### Brief
Some lines below hold "radio". Pick them out and copy them.

### Given information
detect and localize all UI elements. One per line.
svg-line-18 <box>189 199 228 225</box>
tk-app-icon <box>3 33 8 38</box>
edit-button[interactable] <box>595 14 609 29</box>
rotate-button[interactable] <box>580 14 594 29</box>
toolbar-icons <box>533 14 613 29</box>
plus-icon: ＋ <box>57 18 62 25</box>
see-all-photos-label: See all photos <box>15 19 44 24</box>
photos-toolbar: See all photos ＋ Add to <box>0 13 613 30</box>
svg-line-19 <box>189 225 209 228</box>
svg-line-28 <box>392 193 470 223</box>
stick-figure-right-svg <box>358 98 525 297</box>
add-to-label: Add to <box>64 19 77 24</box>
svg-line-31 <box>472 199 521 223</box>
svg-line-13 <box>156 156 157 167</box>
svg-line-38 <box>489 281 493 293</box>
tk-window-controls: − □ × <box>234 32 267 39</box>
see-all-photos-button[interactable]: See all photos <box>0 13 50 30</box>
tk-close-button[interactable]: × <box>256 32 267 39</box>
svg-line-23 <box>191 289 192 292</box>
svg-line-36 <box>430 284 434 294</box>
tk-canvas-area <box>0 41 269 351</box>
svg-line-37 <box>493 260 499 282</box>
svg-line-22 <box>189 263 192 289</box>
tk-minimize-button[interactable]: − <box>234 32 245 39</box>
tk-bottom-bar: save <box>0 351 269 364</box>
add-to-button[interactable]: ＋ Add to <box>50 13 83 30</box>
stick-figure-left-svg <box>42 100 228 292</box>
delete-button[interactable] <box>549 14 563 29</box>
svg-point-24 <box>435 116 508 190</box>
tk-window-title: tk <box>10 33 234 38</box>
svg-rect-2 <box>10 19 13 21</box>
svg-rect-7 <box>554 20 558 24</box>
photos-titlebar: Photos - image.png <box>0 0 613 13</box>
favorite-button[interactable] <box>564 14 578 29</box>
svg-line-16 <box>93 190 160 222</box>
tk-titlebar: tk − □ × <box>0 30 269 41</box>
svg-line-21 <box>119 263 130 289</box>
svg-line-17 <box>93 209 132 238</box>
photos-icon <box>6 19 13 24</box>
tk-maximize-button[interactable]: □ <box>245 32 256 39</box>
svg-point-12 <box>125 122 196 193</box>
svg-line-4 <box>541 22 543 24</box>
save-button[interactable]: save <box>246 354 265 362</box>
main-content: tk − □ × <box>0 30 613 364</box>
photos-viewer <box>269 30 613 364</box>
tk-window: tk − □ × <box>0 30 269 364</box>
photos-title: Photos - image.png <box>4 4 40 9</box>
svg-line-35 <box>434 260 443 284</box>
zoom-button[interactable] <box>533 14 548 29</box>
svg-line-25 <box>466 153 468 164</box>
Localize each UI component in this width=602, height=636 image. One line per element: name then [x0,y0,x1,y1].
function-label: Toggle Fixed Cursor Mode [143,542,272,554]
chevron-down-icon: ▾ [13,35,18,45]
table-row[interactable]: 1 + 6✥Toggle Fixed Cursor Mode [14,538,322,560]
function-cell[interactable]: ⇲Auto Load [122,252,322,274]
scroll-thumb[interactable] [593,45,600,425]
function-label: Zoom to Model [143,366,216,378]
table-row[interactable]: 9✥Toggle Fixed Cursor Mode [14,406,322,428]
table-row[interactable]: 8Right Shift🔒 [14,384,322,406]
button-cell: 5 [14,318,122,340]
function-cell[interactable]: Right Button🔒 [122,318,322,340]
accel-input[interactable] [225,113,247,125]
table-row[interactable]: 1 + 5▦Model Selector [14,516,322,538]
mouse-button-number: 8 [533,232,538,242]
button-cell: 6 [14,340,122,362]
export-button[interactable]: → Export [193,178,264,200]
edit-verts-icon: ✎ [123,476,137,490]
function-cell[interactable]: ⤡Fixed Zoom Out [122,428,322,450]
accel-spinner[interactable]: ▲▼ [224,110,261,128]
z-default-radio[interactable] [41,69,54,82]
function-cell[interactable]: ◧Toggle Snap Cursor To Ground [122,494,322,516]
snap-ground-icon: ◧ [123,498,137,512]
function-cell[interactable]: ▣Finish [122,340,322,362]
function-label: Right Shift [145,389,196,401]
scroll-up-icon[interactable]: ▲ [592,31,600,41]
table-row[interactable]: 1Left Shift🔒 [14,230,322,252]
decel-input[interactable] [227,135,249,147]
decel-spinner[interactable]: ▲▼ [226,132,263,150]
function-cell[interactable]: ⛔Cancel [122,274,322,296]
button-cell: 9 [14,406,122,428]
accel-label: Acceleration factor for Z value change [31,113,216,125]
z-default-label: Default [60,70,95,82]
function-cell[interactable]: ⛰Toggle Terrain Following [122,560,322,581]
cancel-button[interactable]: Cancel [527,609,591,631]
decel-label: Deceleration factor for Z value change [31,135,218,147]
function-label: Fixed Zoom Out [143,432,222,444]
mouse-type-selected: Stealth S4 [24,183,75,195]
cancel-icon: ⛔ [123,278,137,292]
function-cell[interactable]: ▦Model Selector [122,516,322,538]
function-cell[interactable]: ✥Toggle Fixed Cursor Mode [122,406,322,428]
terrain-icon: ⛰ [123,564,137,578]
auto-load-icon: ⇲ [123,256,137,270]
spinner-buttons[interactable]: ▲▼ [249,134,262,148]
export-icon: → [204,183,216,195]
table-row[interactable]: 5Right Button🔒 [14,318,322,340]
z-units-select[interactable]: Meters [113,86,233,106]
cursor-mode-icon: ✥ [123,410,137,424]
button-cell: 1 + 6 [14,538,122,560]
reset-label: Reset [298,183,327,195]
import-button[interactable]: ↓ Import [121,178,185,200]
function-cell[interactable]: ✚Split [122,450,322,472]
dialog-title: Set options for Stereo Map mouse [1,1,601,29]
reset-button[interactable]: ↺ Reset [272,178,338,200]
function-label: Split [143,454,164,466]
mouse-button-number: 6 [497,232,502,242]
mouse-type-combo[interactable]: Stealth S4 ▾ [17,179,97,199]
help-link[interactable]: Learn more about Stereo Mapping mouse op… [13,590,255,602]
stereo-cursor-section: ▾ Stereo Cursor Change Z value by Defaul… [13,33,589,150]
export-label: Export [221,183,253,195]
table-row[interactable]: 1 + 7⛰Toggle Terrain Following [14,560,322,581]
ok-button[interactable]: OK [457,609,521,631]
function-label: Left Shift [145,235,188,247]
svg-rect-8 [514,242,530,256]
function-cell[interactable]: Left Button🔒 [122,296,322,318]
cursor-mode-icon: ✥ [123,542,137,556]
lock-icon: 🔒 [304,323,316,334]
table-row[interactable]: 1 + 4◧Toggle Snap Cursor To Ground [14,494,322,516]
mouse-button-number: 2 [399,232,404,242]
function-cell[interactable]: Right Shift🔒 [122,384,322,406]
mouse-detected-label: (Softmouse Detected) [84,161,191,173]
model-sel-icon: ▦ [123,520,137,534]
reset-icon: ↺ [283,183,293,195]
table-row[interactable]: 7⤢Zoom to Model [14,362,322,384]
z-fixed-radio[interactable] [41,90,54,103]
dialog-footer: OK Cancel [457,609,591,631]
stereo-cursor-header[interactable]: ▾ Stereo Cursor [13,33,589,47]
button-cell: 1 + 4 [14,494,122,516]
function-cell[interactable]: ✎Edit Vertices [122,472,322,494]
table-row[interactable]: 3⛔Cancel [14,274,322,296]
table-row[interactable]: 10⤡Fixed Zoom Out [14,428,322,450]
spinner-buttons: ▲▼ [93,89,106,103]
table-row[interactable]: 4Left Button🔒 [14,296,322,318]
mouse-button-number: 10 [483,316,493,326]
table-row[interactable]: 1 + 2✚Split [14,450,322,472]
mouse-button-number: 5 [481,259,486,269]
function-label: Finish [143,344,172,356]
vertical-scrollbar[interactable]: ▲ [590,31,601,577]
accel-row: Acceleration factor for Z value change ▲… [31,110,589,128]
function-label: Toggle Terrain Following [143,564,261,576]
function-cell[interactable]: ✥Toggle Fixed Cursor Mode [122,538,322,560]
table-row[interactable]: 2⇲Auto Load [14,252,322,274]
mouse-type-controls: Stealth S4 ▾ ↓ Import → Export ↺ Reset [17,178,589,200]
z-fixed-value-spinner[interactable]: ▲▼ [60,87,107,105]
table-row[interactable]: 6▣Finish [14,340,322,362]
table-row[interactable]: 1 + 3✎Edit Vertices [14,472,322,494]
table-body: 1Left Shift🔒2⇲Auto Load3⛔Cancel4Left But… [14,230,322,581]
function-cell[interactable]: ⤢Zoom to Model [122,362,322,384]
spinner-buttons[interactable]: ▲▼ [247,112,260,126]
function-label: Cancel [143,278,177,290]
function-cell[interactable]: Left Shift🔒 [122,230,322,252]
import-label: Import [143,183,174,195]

### Answer space
z-default-radio[interactable] [41,69,54,82]
z-fixed-radio[interactable] [41,90,54,103]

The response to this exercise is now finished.